Entre as dez maiores obras do PAC 2, segunda parte do programa econômico de aceleração do crescimento implantado pelo governo federal em 2010, quatro dizem respeito à produção de energia elétrica no país. Duas delas, as usinas hidrelétricas de Jirau e Santo Antônio, já entraram parcialmente em operação, enquanto a hidrelétrica de Belo Monte e a nuclear Angra 3 ainda estão longe de ter suas obras concluídas. Além da demora, causada pelo cenário econômico adverso, a construção de megaprojetos como Belo Monte desperta a preocupação de ambientalistas e movimentos sociais por causa do alagamento de áreas para a construção de reservatórios de água, que provoca a destruição de florestas e o deslocamento das populações locais da região do rio Xingu, no Pará. Com custo estimado em R$ 30 bilhões, a usina produzirá mais de 11 mil megawatts de eletricidade, tornando-se a terceira maior hidrelétrica do mundo. A previsão é que Belo Monte entre em operação parcial ainda este ano, mas só tenha suas obras completamente concluídas em 2019.
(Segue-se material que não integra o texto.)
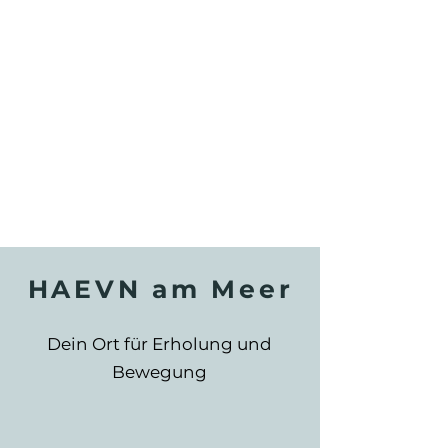
HAEVN am Meer
Dein Ort für Erholung und
Bewegung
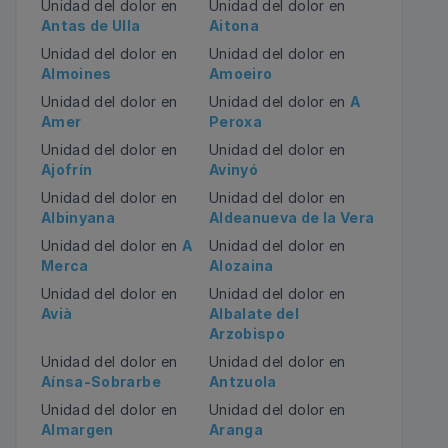
Unidad del dolor en
Unidad del dolor en
Antas de Ulla
Aitona
Unidad del dolor en
Unidad del dolor en
Almoines
Amoeiro
Unidad del dolor en
Unidad del dolor en
A
Amer
Peroxa
Unidad del dolor en
Unidad del dolor en
Ajofrín
Avinyó
Unidad del dolor en
Unidad del dolor en
Albinyana
Aldeanueva de la Vera
Unidad del dolor en
A
Unidad del dolor en
Merca
Alozaina
Unidad del dolor en
Unidad del dolor en
Avià
Albalate del
Arzobispo
Unidad del dolor en
Unidad del dolor en
Aínsa-Sobrarbe
Antzuola
Unidad del dolor en
Unidad del dolor en
Almargen
Aranga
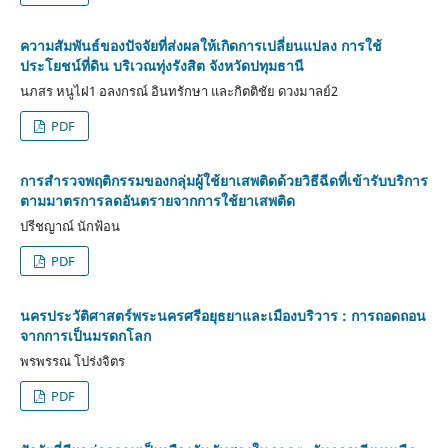
ความสัมพันธ์ของปัจจัยที่ส่งผลให้เกิดการเปลี่ยนแปลง การใช้
ประโยชน์ที่ดิน บริเวณทุ่งรังสิต จังหวัดปทุมธานี
นภสร หนูไฝ1 อลงกรณ์ อินทรักษา และกิตติชัย ดวงมาลย์2
PDF
การสำรวจพฤติกรรมของกลุ่มผู้ใช้ยาเสพติดด้วยวิธีฉีดที่เข้ารับบริการ
ตามมาตรการลดอันตรายจากการใช้ยาเสพติด
ปรีชญาณ์ นักฟ้อน
PDF
นครประวัติศาสตร์พระนครศรีอยุธยาและเมืองบริวาร : การถอดถอน
จากการเป็นมรดกโลก
พรพรรณ โปร่งจิตร
PDF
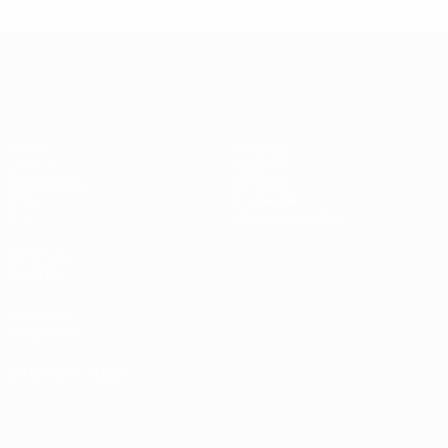
Лига чемпионов УЕФА
Матчи
Команды
UEFA.tv
Новости
Жеребьевки
История
Игры
О турнире
Стат.
Магазин (клубы)
ДРУГИЕ
САЙТЫ
UEFA.com
Фонд УЕФА
СМЕНИТЬ ЯЗЫК
Русский
English
Français
Deutsch
Русский
Español
Italiano
Português
العربية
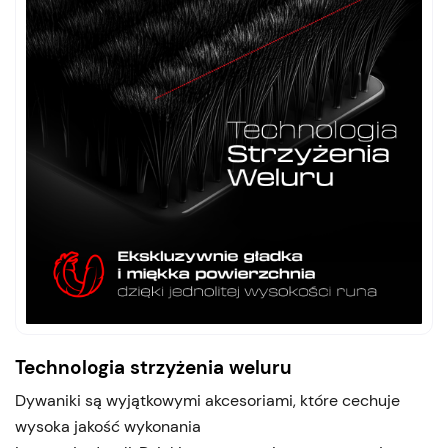
Technologia strzyżenia weluru
Dywaniki są wyjątkowymi akcesoriami, które cechuje
wysoka jakość wykonania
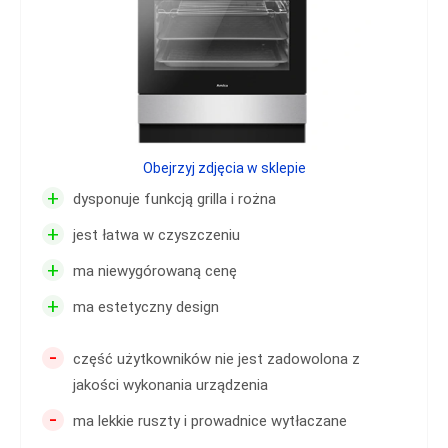
Obejrzyj zdjęcia w sklepie
+
dysponuje funkcją grilla i rożna
+
jest łatwa w czyszczeniu
+
ma niewygórowaną cenę
+
ma estetyczny design
-
część użytkowników nie jest zadowolona z
jakości wykonania urządzenia
-
ma lekkie ruszty i prowadnice wytłaczane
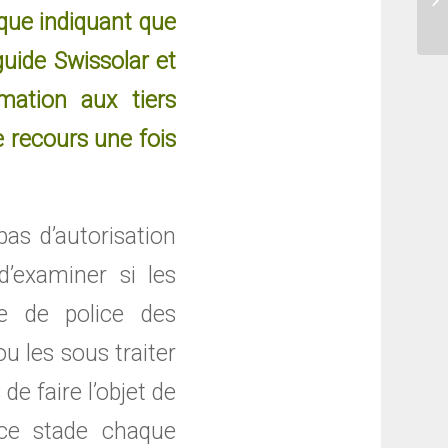
c
ique indiquant que
guide Swissolar et
mation aux tiers
 recours une fois
pas d’autorisation
d’examiner si les
re de police des
 les sous­ traiter
e faire l’objet de
A ce stade chaque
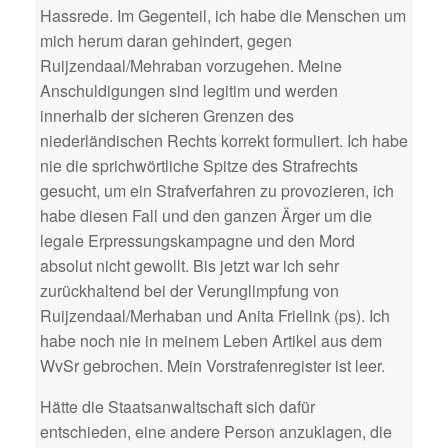
Hassrede. Im Gegenteil, ich habe die Menschen um
mich herum daran gehindert, gegen
Ruijzendaal/Mehraban vorzugehen. Meine
Anschuldigungen sind legitim und werden
innerhalb der sicheren Grenzen des
niederländischen Rechts korrekt formuliert. Ich habe
nie die sprichwörtliche Spitze des Strafrechts
gesucht, um ein Strafverfahren zu provozieren, ich
habe diesen Fall und den ganzen Ärger um die
legale Erpressungskampagne und den Mord
absolut nicht gewollt. Bis jetzt war ich sehr
zurückhaltend bei der Verunglimpfung von
Ruijzendaal/Merhaban und Anita Frielink (ps). Ich
habe noch nie in meinem Leben Artikel aus dem
WvSr gebrochen. Mein Vorstrafenregister ist leer.
Hätte die Staatsanwaltschaft sich dafür
entschieden, eine andere Person anzuklagen, die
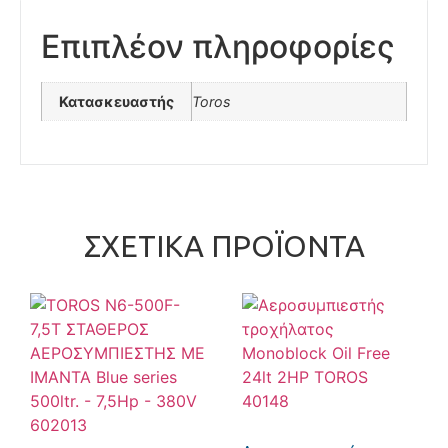
Επιπλέον πληροφορίες
Κατασκευαστής
Toros
ΣΧΕΤΙΚΆ ΠΡΟΪΌΝΤΑ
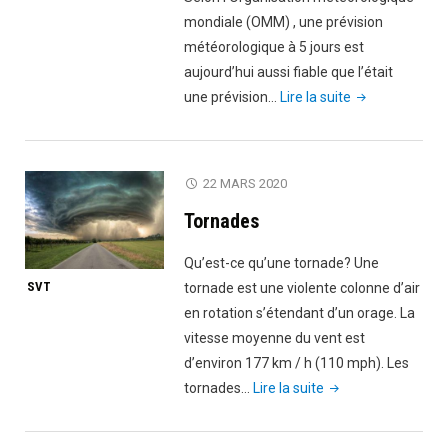
mondiale (OMM) , une prévision
météorologique à 5 jours est
aujourd’hui aussi fiable que l’était
"Collecte
une prévision…
Lire la suite
de
données
météorologiqu
22 MARS 2020
Tornades
Qu’est-ce qu’une tornade? Une
SVT
tornade est une violente colonne d’air
en rotation s’étendant d’un orage. La
vitesse moyenne du vent est
d’environ 177 km / h (110 mph). Les
"Tornades"
tornades…
Lire la suite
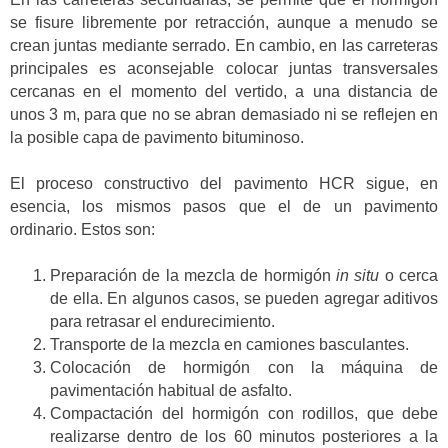
se fisure libremente por retracción, aunque a menudo se
crean juntas mediante serrado. En cambio, en las carreteras
principales es aconsejable colocar juntas transversales
cercanas en el momento del vertido, a una distancia de
unos 3 m, para que no se abran demasiado ni se reflejen en
la posible capa de pavimento bituminoso.
El proceso constructivo del pavimento HCR sigue, en
esencia, los mismos pasos que el de un pavimento
ordinario. Estos son:
Preparación de la mezcla de hormigón
in situ
o cerca
de ella. En algunos casos, se pueden agregar aditivos
para retrasar el endurecimiento.
Transporte de la mezcla en camiones basculantes.
Colocación de hormigón con la máquina de
pavimentación habitual de asfalto.
Compactación del hormigón con rodillos, que debe
realizarse dentro de los 60 minutos posteriores a la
Outra grande obra ligada à produção de energia também gera polêmica. Após a construção das usinas nucleares Angra 1 e 2, no sul do Rio de Janeiro, uma nova unidade capaz de gerar 1,4 mil megawatts de energia está prevista para ser finalizada até 2018. Ao custo de R$ 14,9 bilhões, o projeto ainda faz parte do acordo assinado entre Brasil e Alemanha em 1975, quando o governo militar começou a elaborar um programa nuclear no país. Apesar de esse tipo de energia despertar apreensão por causa do risco de acidentes, os executivos da usina garantem que, assim como nas outras unidades de Angra, a nova construção possuirá sistema de segurança capaz de resfriar o núcleo do reator e os geradores de vapor, garantindo um desligamento seguro em caso de emergência. Atualmente, 71 reatores nucleares estão em construção no mundo, com capacidade instalada total de mais de 68 mil megawatts.
 (Foto: Revista Galileu)


ENERGIA INTELIGENTE
Por meio de redes IP, distribuição de energia será mais eficiente

O desenvolvimento de redes elétricas capazes de tomar decisões autônomas sem a necessidade de intervenções humanas é a aposta para os próximos anos. Isso permite que falhas sejam identificadas com mais agilidade, além de contribuir para maior eficiência na distribuição de energia entre as regiões de acordo com a avaliação da demanda. Empresas de tecnologia já desenvolvem redes inteligentes que se conectam por IP e permitem a integração das diferentes cadeias de transmissão da eletricidade. “Os medidores residenciais realizarão checagens a cada 15 minutos, permitindo a visualização on-line do consumo de energia de nossas residências”, afirma Severiano Macedo Júnior, gerente de desenvolvimento de negócios da norte-americana Cisco. Em novembro do ano passado, a companhia fechou uma parceria com a Eletropaulo para a instalação de uma rede inteligente em Barueri, na Grande São Paulo. Com investimentos estimados em 75 milhões, o projeto instalará 62 mil medidores, que funcionarão por meio de uma rede sem fio, além de permitir que a transmissão de dados seja realizada pelo próprio cabo de eletricidade.